(Pixel coordinate grounding data)
━━━━━━━━━━

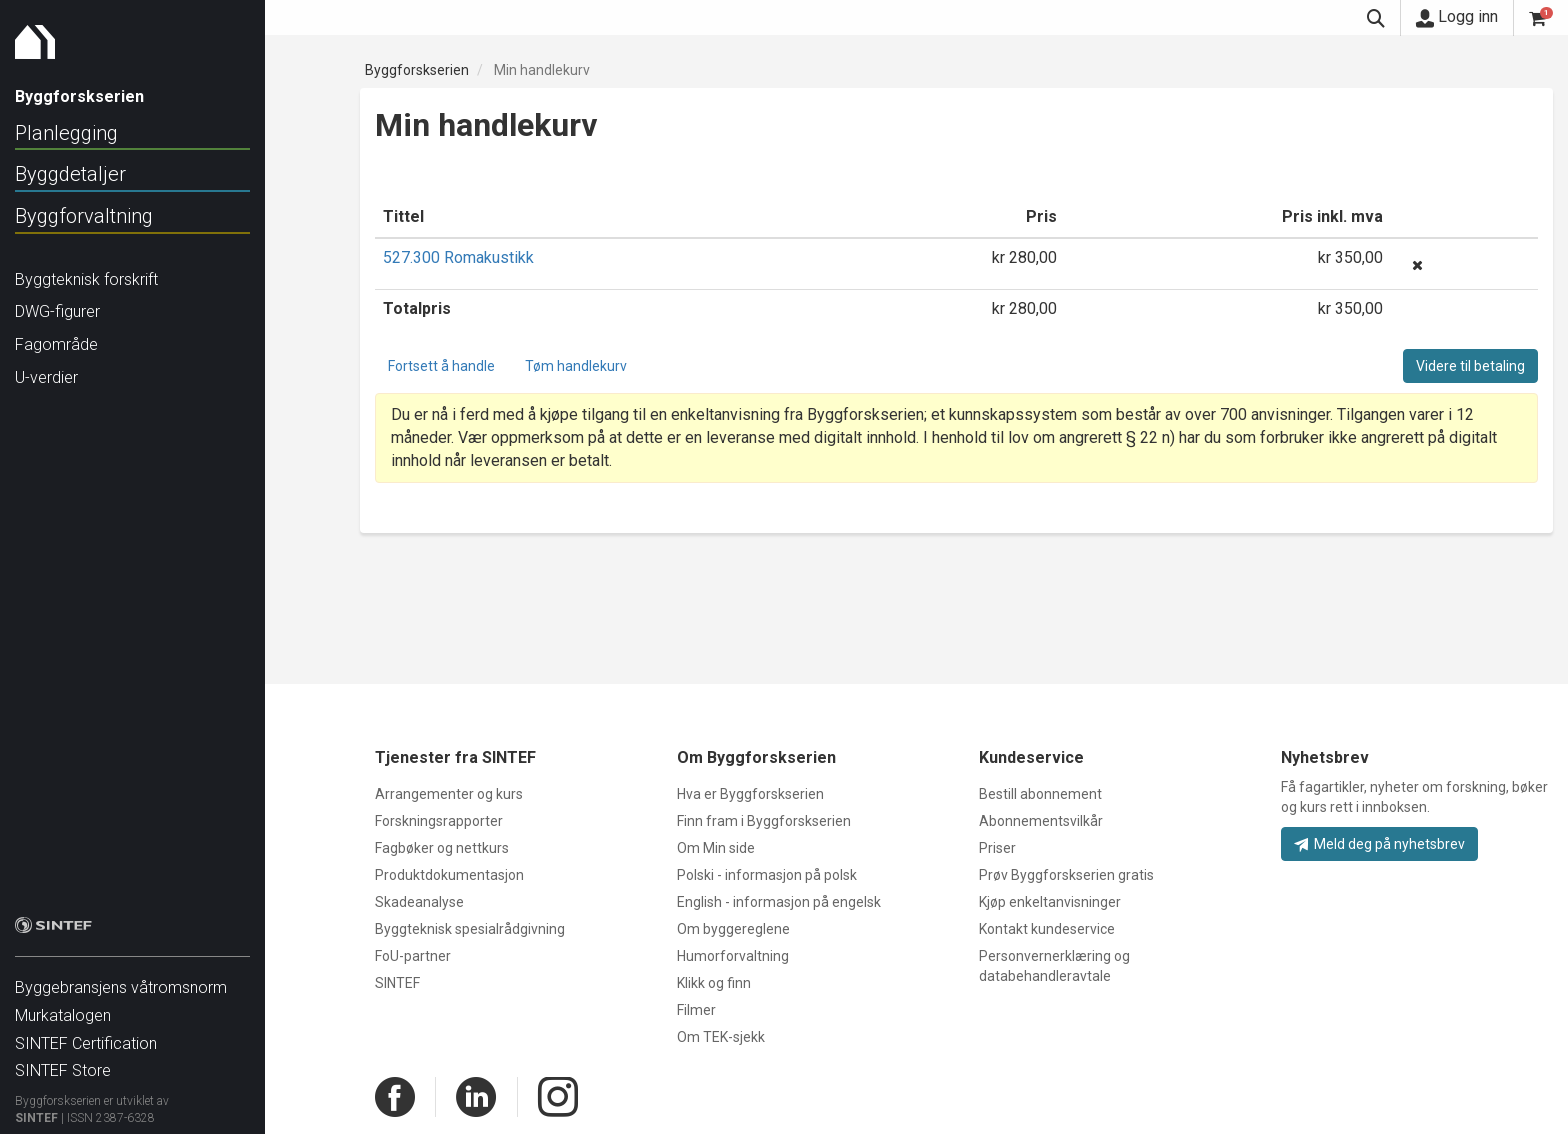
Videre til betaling (1470, 366)
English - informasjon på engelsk (779, 902)
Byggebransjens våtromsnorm (121, 977)
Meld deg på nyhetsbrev (1379, 844)
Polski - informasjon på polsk (767, 875)
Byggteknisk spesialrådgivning (470, 929)
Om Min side (716, 848)
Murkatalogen (63, 1005)
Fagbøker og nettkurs (442, 848)
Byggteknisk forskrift (86, 279)
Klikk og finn (714, 983)
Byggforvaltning (84, 216)
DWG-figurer (57, 311)
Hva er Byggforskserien (750, 794)
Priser (997, 848)
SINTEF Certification (86, 1033)
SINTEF (36, 1108)
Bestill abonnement (1040, 794)
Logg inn (1457, 17)
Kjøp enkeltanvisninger (1050, 902)
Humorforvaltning (733, 956)
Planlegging (66, 133)
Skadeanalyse (419, 902)
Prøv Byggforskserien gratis (1066, 875)
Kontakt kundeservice (1047, 929)
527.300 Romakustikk (458, 257)
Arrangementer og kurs (449, 794)
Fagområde (56, 344)
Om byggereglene (733, 929)
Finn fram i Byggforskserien (764, 821)
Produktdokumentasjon (449, 875)
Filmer (696, 1010)
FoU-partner (413, 956)
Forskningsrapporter (439, 821)
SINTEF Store (63, 1060)
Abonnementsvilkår (1041, 821)
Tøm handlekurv (576, 366)
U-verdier (46, 377)
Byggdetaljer (70, 174)
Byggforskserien (417, 70)
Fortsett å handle (441, 366)
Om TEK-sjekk (721, 1037)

━━━━━━━━━━

What you need to do
All lines from the one with "Arrangementer og kurs (449, 794)" through the final line above are to be quoted exactly; quote no other line.

Exercise output
Arrangementer og kurs (449, 794)
Fagområde (56, 344)
Om byggereglene (733, 929)
Finn fram i Byggforskserien (764, 821)
Produktdokumentasjon (449, 875)
Filmer (696, 1010)
FoU-partner (413, 956)
Forskningsrapporter (439, 821)
SINTEF Store (63, 1060)
Abonnementsvilkår (1041, 821)
Tøm handlekurv (576, 366)
U-verdier (46, 377)
Byggdetaljer (70, 174)
Byggforskserien (417, 70)
Fortsett å handle (441, 366)
Om TEK-sjekk (721, 1037)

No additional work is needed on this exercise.